Tips on how to assess a general-purpose AI model’s reliability before it’s deployed

Foundation models are massive deep-learning models which have been pretrained on an infinite amount of general-purpose, unlabeled data. They will be applied to a wide range of tasks, like generating images or answering customer questions.

But these models, which serve because the backbone for powerful artificial intelligence tools like ChatGPT and DALL-E, can offer up incorrect or misleading information. In a safety-critical situation, comparable to a pedestrian approaching a self-driving automobile, these mistakes could have serious consequences.

To assist prevent such mistakes, researchers from MIT and the MIT-IBM Watson AI Lab developed a way to estimate the reliability of foundation models before they’re deployed to a particular task.

They do that by training a set of foundation models which are barely different from each other. Then they use their algorithm to evaluate the consistency of the representations each model learns in regards to the same test data point. If the representations are consistent, it means the model is reliable.

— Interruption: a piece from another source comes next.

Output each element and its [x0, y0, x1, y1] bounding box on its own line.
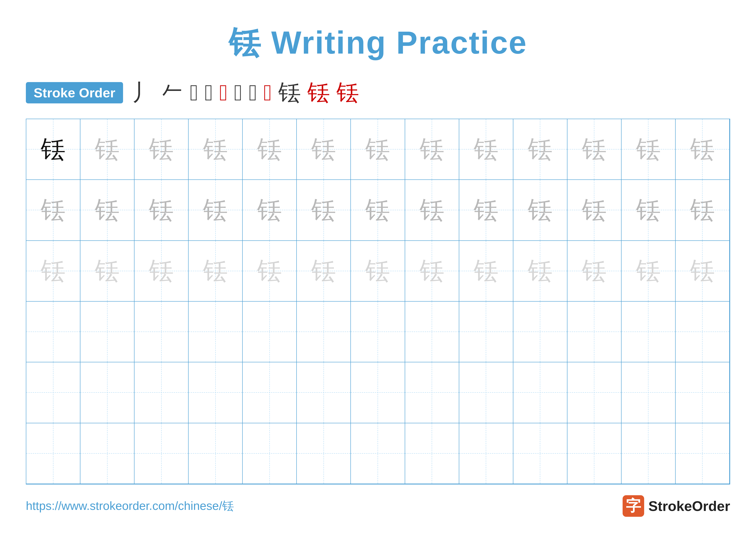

After they compared their technique to state-of-the-art baseline methods, it was higher at capturing the reliability of foundation models on a wide range of classification tasks.

Someone could use this method to make a decision if a model ought to be applied in a certain setting, without the necessity to test it on a real-world dataset. This may very well be especially useful when datasets is probably not accessible because of privacy concerns, like in health care settings. As well as, the technique may very well be used to rank models based on reliability scores, enabling a user to pick the perfect one for his or her task.

“All models will be fallacious, but models that know after they are fallacious are more useful. The issue of quantifying uncertainty or reliability gets harder for these foundation models because their abstract representations are difficult to check. Our method permits you to quantify how reliable a representation model is for any given input data,” says senior writer Navid Azizan, the Esther and Harold E. Edgerton Assistant Professor within the MIT Department of Mechanical Engineering and the Institute for Data, Systems, and Society (IDSS), and a member of the Laboratory for Information and Decision Systems (LIDS).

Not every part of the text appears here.